In the material below, repeat only the lines from the one that holds "журналистами. Его контркандидат, выдвиженец" through the final line, exactly as they stand.

### Supplied information
####
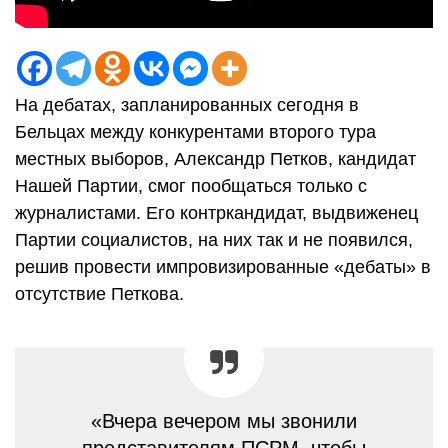
На дебатах, запланированных сегодня в
Бельцах между конкурентами второго тура
местных выборов, Александр Петков, кандидат
Нашей Партии, смог пообщаться только с
журналистами. Его контркандидат, выдвиженец
Партии социалистов, на них так и не появился,
решив провести импровизированные «дебаты» в
отсутствие Петкова.
«Вчера вечером мы звонили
####
### Expected output
журналистами. Его контркандидат, выдвиженец
Партии социалистов, на них так и не появился,
решив провести импровизированные «дебаты» в
отсутствие Петкова.
«Вчера вечером мы звонили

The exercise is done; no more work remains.